Quem
seriam Cosme e Damião, os médicos gêmeos da Antiguidade que se tornaram santos
Eles
integram a longa lista de santos católicos que ganharam o culto popular após o
martírio, naqueles primeiros séculos em que o governo romano perseguia e
executava cristãos.
E,
justamente porque não há documentação histórica, o que se sabe sobre eles é
baseado na tradição, apenas.
Contudo,
esta tradição é, sim, documentada.
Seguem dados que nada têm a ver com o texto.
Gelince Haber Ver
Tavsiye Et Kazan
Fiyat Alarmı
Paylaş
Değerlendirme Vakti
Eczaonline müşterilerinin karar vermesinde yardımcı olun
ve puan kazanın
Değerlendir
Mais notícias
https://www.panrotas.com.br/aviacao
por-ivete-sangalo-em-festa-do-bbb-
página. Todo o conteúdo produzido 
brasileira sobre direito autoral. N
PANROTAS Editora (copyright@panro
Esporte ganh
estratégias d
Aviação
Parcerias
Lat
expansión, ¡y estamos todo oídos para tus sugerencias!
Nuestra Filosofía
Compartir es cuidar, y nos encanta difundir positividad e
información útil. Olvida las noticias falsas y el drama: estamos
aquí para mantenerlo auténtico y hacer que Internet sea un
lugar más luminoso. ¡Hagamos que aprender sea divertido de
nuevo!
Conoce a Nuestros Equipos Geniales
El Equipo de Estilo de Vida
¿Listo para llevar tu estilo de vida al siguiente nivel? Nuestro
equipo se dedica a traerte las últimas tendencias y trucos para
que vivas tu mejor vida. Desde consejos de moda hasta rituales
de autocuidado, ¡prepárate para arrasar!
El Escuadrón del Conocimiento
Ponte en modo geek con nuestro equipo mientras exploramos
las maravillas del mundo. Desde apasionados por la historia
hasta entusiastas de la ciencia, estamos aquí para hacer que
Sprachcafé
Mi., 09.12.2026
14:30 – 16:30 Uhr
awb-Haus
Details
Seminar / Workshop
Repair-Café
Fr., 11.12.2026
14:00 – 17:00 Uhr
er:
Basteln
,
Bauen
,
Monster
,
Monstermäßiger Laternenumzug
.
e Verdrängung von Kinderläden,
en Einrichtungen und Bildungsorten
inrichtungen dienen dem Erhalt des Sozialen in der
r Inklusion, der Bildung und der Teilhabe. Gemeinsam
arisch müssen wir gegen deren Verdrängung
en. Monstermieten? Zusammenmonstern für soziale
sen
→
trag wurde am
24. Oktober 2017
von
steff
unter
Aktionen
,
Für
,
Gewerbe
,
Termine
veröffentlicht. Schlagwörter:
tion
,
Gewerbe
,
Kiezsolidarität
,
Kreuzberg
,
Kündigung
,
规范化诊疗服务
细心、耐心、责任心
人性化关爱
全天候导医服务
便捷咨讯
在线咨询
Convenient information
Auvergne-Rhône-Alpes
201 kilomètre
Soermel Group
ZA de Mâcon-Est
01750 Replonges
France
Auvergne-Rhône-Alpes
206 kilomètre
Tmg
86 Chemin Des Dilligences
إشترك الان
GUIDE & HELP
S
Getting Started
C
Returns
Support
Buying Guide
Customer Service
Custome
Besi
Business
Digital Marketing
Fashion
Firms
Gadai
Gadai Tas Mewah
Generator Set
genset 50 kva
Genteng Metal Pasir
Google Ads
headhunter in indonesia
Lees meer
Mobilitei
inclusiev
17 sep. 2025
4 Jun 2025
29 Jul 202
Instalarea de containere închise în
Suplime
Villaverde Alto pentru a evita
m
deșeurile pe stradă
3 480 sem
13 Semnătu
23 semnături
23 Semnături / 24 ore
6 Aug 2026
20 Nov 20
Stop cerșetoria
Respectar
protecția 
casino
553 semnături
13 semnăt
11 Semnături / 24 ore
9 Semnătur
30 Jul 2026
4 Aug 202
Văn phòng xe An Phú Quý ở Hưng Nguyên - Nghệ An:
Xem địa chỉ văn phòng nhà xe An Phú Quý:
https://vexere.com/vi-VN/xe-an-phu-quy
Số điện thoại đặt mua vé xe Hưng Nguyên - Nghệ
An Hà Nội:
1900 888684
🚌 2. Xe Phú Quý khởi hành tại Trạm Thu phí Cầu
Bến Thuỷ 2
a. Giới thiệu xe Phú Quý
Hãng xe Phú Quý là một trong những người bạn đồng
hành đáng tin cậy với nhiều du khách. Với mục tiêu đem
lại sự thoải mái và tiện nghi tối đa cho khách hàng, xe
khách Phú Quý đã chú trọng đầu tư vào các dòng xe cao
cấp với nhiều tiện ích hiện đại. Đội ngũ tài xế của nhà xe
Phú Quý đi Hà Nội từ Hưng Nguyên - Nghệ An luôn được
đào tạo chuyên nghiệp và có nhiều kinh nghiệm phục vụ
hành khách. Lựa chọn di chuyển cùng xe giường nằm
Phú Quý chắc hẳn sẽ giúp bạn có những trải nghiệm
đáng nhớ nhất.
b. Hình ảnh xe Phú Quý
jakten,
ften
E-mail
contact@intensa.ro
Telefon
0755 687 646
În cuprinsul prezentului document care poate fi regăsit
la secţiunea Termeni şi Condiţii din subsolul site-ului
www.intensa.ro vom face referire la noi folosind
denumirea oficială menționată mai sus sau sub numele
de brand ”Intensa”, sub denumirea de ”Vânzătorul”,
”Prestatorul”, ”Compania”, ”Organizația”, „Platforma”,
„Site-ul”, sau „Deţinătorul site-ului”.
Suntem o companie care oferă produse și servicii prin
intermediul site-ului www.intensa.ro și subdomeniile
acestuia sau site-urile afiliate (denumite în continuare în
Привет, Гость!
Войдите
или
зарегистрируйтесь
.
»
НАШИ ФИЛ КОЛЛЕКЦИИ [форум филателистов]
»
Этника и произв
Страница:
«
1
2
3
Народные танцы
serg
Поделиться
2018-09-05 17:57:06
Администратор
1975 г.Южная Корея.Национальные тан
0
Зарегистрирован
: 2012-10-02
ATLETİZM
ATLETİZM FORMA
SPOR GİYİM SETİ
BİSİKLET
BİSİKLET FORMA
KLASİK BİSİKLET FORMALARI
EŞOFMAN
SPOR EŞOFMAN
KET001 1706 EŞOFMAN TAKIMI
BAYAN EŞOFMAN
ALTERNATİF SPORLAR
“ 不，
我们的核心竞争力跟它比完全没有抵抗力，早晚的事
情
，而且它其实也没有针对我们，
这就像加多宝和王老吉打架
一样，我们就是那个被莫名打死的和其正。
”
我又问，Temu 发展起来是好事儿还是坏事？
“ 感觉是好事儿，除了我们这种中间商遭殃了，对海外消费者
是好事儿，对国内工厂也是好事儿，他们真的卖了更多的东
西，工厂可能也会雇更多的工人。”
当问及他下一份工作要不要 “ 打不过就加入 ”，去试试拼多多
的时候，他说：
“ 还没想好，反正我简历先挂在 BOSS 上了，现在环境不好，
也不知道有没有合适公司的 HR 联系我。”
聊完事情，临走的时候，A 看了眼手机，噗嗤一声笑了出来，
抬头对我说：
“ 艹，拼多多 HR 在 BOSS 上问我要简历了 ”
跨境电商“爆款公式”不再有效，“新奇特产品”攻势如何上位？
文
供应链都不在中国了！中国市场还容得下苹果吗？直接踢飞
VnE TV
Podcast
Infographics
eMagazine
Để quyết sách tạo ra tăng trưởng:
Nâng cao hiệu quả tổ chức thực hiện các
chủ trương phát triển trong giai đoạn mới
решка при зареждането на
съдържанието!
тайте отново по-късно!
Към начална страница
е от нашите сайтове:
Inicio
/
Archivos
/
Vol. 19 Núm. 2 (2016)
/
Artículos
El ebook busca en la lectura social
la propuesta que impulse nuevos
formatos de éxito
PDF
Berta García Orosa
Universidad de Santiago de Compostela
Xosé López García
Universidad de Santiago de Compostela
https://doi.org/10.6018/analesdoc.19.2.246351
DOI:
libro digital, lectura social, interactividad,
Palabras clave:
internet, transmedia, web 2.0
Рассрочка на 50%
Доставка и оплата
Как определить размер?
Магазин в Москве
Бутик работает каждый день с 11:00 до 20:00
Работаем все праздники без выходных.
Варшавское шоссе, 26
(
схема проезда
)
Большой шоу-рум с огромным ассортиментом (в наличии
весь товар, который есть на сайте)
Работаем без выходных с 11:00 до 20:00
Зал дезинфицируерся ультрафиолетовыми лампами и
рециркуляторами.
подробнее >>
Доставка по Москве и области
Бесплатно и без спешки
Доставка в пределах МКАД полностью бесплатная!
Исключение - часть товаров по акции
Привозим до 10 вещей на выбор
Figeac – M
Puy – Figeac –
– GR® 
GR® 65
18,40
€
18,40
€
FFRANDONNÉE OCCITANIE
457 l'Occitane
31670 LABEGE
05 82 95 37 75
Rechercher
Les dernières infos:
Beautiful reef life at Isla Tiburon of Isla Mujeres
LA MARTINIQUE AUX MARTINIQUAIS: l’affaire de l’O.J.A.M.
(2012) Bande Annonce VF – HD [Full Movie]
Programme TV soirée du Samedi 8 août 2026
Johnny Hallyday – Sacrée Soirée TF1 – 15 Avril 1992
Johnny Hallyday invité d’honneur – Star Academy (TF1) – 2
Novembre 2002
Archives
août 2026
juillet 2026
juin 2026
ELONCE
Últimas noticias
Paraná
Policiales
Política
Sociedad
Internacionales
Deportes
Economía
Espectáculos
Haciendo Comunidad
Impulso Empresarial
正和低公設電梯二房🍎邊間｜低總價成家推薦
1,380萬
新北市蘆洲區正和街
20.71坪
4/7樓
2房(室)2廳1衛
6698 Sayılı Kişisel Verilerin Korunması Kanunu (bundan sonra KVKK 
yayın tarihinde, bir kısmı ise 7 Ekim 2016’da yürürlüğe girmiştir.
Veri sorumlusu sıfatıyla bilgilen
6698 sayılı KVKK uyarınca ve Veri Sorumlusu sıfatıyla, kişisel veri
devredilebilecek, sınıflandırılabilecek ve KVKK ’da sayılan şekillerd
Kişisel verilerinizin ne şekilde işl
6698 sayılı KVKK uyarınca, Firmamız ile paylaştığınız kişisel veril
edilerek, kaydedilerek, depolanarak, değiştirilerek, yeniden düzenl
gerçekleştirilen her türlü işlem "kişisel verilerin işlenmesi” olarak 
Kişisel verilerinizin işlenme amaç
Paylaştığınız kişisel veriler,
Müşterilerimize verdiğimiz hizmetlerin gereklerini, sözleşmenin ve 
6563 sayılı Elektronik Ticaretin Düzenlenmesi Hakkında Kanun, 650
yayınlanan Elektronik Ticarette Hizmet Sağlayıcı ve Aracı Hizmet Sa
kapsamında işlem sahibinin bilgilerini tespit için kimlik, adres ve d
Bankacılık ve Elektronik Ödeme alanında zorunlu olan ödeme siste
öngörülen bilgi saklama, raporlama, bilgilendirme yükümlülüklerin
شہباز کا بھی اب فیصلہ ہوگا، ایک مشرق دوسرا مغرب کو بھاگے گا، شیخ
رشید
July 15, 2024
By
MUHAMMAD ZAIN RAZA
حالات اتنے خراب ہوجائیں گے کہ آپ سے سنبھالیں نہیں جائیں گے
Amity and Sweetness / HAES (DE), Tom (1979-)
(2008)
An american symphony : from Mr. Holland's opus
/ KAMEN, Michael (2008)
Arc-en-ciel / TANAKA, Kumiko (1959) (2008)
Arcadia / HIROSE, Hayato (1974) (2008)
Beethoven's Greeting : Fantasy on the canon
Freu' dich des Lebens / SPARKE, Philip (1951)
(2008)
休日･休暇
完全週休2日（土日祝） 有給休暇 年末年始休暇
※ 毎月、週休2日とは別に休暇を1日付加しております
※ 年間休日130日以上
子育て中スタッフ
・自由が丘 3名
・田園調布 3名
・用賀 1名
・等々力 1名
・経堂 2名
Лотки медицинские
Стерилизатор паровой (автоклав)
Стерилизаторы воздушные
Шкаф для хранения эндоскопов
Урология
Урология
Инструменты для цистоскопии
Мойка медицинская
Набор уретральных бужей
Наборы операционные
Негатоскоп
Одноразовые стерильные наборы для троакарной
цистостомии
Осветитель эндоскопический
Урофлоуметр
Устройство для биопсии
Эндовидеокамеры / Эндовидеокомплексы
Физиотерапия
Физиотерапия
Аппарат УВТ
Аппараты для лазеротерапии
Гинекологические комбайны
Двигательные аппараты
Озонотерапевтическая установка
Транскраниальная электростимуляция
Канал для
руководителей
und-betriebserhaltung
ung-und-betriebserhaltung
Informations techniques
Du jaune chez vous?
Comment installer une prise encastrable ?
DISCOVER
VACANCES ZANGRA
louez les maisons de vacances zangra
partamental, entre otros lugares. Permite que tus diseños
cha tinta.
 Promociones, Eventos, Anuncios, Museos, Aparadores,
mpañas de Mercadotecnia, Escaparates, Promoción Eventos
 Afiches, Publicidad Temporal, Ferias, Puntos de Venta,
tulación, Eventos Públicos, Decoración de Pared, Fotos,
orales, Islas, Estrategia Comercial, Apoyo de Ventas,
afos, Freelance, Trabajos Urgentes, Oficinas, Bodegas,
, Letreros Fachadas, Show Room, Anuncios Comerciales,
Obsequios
E começou há muito tempo, no coração de
Roma.
“A
única coisa que sabemos historicamente sobre os dois é que o culto a eles,
santos e mártires, começou entre o século 4º e o 5º. Há muita evidência sobre o
culto”, explica à BBC News Brasil o vaticanista Filipe Domingues, vice-diretor
do Lay Centre, em Roma, e professor na Pontifícia Universidade Gregoriana,
também em Roma.
O
escritor e teólogo J. Alves, autor do livro Os Santos de Cada Dia, ressalta à
reportagem que a dupla faz “parte da vasta lista de mártires cristãos da Igreja
primitiva” e que “viveram provavelmente entre o primeiro e o terceiro séculos
da era cristã”.
Ele
acrescenta que a memória deles só chegou ao tempo presente porque sempre houve
o costume, dentro da Igreja, de “assinalar os nomes dos mártires” e “celebrar
seus testemunhos de fé em Jesus” nas celebrações litúrgicas e no ofício divino.
“No
decorrer dos séculos e de acordo com a visão de cada época, a religiosidade
popular recolheu, na mesma narrativa, ficção e fatos considerados genuinamente
históricos, sobre suas vidas.”
“O
‘Martirológio Romano’ [catálogo de santos e mártires organizado pela Igreja
Católica] é a melhor fonte para a prova da existência deles”, defende à BBC
News Brasil o pesquisador José Luís Lira, fundador da Academia Brasileira de
Hagiologia e professor na Universidade Estadual Vale do Aracaú, no Ceará.
No
livro, eles são apresentado como “mártires que, segundo a tradição, exerceram a
medicina […] sem pedir nunca remuneração e curando a muitos com os seus
cuidados gratuitos”.
Eles
também estão registrados na obra Legenda Aurea, conjunto de narrativas sobre a
vida de santos reunidas, por volta do ano de 1260, pelo então arcebispo de
Gênova, Jacopo de Varazze (1229-1298).
O livro
apresenta Cosme como um modelo para os outros, “ornado de virtudes”, “puro de
todo vício”. E Damião como alguém que “teve comportamento manso e doutrina
elevada”, além de ter sido “a mão do Senhor que cura como remédio”.
A mais
antiga basílica dedicada aos santos, na região do Foro Romano, foi erguida no
século 4º — há quem acredite que sua construção tenha começado no ano de 309,
mas o outros a situam na primeira metade do século 6º. “É com base nisso que a
gente pode voltar para trás para chegar à história deles, aí com base na
tradição”, argumenta Domingues.
A maior
parte dos relatos sobre eles diz que eram irmãos, e geralmente afirma-se que
eram gêmeos. Acredita-se que eles tenham nascido onde hoje é a atual Turquia —
ou, segundo algumas fontes, na região da Síria — e tenham atuado como médicos
da época, perambulando e curando doentes. Com uma particularidade importante:
não aceitavam pagamento por seus préstimos.
“É
consenso, nas várias narrativas, que Cosme e Damião eram irmãos gêmeos e
praticavam a arte da cura, ou seja, a medicina”, pontua Alves.
“Pela
tradição, eram médicos cristãos marcados pela habilidade da profissão da
medicina. E não recebiam nada em troca pelo trabalho”, corrobora à BBC News
Brasil o pesquisador Thiago Maerki, associado da Hagiography Society, nos
Estados Unidos.
Maerki
explica que isso faz com que Cosme e Damião sejam integrados ao rol dos
chamados “santos anárgiros”. “Anárgiro significa inimigo do dinheiro”,
contextualiza.
“Há uma
tradição de santos que negavam o dinheiro, não aceitavam e combatiam a
riqueza.”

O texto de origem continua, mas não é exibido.